Degenerative knee abnormalities on MRI are related to osteoarthritis (OA) on X-ray.
Age, history of non-traumatic knee symptoms and bone marrow oedema on MRI predict knee OA 6 years after knee trauma.
How might it impact on clinical practice in the near future?
Clinicians should be aware of the occurrence of knee OA in patients after knee trauma, and check for a history of non-traumatic knee symptoms and bone marrow oedema on initial MRI.

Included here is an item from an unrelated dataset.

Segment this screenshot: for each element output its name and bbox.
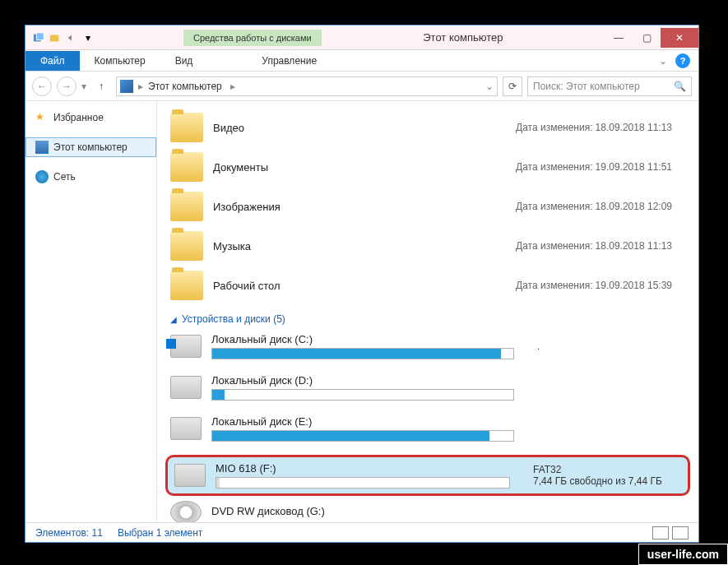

The incidence of traumatic knee symptoms in Dutch general practice is ∼5.3 per 1000 patients per year.1 Our earlier study showed that 17% of these patients reported persistent knee symptoms at 1-year follow-up.2 Because knee trauma is a risk factor for knee osteoarthritis (OA)3–6 and knee OA is a chronic disorder with a major burden,7 knowledge on prognostic factors for knee OA in patients with traumatic knee symptoms could be helpful to diminish this burden of knee OA in these patients in the future.
From primary care, one study showed progression of knee OA in 15% of the patients with existing knee OA, new degenerative changes in 26% of the patients with no knee OA at baseline.8 From secondary care, there is evidence that about 50% of patients with a traumatic meniscal lesion or an anterior cruciate ligament lesion develop knee OA at a younger age than expected.9 Bone marrow oedema may also be a risk factor for structural deterioration and progression of knee OA in secondary care.10 ,11
Research on developing knee OA in patients with traumatic knee symptoms is complicated because it is difficult to diagnose knee OA in an early stage.12 MRI is the best available technique for the detection of early osteoarthritic changes.13 Although a consensus-based definition for OA has been published, it has not yet been validated.14
This study assessed the (1) frequency of degenerative knee abnormalities in these patients on radiography and MRI at 6-year follow-up, (2) the relationship between findings on MRI and radiography, (3) their correlation with persistent knee symptoms at 6-year follow-up and (4) their relationship with prognostic factors at baseline (including MRI findings).
Design and patients
The present study is a part of a prospective, observational cohort study in which 1068 consecutive patients visiting their general practitioner (GP) with a new episode of knee symptoms followed up for 6 years.15 New knee symptoms were defined as episodes of symptoms presented to the GP for the first time. Traumatic knee symptoms were defined as those caused by a sudden impact.
Patients were eligible for the present study if they were aged 18–65 years, had consulted their GP with traumatic knee symptoms within 5 weeks after the trauma and signed informed consent for an MRI of their knee. Exclusion criteria were knee symptoms that required urgent medical attention (eg, fractures), patients with malignancies, neurological disorders or systematic musculoskeletal diseases (eg, rheumatoid arthritis), as well as patients with insufficient understanding of the Dutch language.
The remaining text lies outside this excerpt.